__ENTRIES SUPPLIED__.
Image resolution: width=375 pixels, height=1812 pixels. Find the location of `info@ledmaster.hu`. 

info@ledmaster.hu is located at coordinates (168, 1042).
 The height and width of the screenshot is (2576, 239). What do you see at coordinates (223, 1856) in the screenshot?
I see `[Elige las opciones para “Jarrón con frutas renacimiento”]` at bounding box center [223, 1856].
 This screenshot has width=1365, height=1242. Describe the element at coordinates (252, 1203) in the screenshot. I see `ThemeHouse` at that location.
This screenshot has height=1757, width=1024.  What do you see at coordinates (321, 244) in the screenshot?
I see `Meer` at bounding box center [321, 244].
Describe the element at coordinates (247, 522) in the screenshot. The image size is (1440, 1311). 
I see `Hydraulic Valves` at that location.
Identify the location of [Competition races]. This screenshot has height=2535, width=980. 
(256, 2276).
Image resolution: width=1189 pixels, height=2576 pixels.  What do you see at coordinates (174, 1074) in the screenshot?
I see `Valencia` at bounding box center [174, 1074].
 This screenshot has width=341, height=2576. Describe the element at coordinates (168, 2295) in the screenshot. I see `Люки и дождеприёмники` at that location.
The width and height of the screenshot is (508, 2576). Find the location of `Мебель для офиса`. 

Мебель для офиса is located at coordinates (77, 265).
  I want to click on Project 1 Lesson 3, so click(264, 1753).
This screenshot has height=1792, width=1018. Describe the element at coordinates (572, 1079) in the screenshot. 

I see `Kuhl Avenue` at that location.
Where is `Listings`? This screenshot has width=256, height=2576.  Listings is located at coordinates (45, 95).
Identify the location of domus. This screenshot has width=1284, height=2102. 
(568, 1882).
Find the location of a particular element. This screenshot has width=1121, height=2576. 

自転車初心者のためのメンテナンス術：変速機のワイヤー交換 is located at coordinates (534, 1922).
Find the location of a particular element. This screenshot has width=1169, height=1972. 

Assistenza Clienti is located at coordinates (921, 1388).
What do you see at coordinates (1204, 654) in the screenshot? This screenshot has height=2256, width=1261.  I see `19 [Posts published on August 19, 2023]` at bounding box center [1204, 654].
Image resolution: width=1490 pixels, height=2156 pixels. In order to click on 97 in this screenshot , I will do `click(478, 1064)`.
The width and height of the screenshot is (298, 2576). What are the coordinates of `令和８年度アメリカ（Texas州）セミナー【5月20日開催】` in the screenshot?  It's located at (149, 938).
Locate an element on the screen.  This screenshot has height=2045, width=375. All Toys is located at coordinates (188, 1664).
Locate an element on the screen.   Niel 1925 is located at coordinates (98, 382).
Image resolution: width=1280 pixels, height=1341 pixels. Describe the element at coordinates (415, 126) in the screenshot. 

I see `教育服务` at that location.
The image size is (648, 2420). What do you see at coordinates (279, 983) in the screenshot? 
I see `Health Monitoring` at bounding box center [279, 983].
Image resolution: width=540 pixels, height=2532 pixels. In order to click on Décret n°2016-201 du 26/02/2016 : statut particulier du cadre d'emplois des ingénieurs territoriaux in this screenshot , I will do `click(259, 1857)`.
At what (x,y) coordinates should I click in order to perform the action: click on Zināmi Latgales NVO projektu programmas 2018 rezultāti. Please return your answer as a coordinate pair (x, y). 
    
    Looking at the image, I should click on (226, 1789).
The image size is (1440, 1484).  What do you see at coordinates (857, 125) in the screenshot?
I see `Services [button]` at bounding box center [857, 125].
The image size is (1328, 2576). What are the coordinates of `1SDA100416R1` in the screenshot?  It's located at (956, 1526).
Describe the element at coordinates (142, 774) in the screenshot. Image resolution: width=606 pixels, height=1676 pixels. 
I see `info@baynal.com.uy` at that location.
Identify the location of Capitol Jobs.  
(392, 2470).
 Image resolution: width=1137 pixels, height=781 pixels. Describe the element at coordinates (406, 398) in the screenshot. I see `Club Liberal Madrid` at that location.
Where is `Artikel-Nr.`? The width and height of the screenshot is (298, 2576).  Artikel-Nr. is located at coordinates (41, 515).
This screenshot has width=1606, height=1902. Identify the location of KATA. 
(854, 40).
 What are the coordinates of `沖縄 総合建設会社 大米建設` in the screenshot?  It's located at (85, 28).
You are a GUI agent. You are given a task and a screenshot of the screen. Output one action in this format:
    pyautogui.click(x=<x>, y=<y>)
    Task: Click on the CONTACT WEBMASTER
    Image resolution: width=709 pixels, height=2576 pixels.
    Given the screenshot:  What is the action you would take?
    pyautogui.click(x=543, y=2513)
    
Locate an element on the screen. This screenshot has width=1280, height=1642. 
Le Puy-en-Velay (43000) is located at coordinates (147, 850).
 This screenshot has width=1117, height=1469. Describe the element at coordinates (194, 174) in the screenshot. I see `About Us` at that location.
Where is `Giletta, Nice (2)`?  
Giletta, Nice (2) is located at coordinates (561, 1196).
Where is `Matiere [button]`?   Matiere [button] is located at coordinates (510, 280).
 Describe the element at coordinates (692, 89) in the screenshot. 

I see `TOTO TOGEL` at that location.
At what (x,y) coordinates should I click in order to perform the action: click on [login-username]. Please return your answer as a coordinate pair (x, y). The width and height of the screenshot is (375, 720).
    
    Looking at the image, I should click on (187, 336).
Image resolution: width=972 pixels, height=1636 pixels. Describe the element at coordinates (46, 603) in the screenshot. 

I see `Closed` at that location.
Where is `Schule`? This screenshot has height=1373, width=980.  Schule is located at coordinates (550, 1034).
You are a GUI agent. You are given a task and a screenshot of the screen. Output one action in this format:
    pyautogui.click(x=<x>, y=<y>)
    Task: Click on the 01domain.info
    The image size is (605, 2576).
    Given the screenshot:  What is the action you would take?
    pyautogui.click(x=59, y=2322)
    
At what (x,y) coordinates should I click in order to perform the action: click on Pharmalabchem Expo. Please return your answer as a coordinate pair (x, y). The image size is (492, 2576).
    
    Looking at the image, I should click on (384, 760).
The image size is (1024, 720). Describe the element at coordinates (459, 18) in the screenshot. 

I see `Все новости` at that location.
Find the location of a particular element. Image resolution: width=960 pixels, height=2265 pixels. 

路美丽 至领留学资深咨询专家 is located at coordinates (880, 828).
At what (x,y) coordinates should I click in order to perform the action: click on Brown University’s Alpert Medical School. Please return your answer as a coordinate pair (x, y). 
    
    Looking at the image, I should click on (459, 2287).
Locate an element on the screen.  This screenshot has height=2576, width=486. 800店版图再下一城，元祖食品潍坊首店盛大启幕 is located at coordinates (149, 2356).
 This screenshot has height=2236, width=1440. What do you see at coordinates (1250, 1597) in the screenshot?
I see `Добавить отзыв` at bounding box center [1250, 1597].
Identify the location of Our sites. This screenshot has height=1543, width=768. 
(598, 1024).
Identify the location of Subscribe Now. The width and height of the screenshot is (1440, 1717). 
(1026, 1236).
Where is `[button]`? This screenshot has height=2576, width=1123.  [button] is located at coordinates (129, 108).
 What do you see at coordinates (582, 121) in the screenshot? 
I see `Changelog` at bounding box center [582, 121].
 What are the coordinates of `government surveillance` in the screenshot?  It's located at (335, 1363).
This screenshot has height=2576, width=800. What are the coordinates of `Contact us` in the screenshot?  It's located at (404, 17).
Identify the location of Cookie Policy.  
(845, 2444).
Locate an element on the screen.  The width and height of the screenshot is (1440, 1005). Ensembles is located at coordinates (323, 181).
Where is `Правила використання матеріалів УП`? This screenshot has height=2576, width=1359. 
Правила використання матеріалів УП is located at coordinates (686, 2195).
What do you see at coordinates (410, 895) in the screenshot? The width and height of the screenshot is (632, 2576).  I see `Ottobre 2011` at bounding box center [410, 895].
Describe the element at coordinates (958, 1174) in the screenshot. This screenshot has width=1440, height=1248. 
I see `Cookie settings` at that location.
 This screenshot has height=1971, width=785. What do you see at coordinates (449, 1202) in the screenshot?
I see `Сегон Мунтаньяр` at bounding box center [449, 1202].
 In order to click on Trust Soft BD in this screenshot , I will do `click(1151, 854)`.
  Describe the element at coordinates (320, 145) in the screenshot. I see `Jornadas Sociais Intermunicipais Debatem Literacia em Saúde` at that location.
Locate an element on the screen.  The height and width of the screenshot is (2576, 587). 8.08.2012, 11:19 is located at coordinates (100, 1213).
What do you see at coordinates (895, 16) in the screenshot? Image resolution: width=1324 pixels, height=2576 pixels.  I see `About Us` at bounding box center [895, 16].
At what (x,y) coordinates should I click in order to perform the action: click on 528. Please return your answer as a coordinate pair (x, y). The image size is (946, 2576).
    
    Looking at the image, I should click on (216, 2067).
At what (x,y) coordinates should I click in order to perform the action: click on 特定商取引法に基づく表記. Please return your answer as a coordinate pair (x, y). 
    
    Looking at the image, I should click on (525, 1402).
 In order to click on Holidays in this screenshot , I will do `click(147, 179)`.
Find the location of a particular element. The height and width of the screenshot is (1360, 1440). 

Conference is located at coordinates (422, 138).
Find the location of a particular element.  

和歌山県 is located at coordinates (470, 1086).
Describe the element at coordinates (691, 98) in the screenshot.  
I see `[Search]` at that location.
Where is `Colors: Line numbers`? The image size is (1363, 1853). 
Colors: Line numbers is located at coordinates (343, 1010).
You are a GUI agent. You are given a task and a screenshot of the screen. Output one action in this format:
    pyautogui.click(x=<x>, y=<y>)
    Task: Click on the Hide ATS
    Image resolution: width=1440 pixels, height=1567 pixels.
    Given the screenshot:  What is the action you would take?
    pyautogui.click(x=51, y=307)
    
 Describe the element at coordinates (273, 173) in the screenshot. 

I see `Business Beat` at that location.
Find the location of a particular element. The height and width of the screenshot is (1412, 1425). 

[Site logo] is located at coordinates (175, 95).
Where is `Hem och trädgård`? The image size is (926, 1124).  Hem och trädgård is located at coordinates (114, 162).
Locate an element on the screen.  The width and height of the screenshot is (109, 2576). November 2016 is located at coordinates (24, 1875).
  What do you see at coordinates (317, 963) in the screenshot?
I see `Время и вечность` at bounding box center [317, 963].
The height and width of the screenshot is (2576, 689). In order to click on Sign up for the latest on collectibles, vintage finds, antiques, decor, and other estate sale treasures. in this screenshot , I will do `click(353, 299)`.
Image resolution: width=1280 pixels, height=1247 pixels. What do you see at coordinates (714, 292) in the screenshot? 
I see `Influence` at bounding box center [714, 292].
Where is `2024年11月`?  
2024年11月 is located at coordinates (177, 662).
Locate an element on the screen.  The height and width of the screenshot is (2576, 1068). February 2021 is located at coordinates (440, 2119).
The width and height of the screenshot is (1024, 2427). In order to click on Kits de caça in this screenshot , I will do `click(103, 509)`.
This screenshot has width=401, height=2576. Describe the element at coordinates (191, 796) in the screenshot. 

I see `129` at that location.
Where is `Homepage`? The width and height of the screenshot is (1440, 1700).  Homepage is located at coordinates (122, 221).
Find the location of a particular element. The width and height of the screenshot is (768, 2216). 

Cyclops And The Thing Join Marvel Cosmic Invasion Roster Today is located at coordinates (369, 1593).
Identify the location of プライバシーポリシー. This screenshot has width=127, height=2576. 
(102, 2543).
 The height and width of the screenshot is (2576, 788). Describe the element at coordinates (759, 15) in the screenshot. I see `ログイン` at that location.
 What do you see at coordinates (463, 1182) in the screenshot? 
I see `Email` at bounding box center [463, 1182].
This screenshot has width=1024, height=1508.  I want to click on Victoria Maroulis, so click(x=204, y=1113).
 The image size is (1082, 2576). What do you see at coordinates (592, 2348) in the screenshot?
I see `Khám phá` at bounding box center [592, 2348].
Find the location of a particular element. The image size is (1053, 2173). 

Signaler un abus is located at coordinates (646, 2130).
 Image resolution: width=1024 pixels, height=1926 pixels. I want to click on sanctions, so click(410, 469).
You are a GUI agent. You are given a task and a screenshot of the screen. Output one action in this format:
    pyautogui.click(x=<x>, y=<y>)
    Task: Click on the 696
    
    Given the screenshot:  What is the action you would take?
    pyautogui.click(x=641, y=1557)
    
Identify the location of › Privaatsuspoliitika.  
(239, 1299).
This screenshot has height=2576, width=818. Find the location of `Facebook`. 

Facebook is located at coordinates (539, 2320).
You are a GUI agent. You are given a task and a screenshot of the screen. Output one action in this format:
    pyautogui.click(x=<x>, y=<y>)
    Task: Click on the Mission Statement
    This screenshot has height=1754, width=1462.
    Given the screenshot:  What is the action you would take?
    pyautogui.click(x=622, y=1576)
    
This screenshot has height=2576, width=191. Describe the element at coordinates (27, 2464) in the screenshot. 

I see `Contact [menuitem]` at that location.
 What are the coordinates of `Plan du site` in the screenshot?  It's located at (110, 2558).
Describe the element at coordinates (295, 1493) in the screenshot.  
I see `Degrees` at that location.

__ABOUT THIS EXERCISE__. Only the lines from the one containing "Find the location of a particular element. The image" to the end of the data should be printed, exactly as they stand.

__RESULT OF THIS EXERCISE__.
Find the location of a particular element. The image size is (1053, 2173). 

Signaler un abus is located at coordinates (646, 2130).
 Image resolution: width=1024 pixels, height=1926 pixels. I want to click on sanctions, so click(410, 469).
You are a GUI agent. You are given a task and a screenshot of the screen. Output one action in this format:
    pyautogui.click(x=<x>, y=<y>)
    Task: Click on the 696
    
    Given the screenshot:  What is the action you would take?
    pyautogui.click(x=641, y=1557)
    
Identify the location of › Privaatsuspoliitika.  
(239, 1299).
This screenshot has height=2576, width=818. Find the location of `Facebook`. 

Facebook is located at coordinates (539, 2320).
You are a GUI agent. You are given a task and a screenshot of the screen. Output one action in this format:
    pyautogui.click(x=<x>, y=<y>)
    Task: Click on the Mission Statement
    This screenshot has height=1754, width=1462.
    Given the screenshot:  What is the action you would take?
    pyautogui.click(x=622, y=1576)
    
This screenshot has height=2576, width=191. Describe the element at coordinates (27, 2464) in the screenshot. 

I see `Contact [menuitem]` at that location.
 What are the coordinates of `Plan du site` in the screenshot?  It's located at (110, 2558).
Describe the element at coordinates (295, 1493) in the screenshot.  
I see `Degrees` at that location.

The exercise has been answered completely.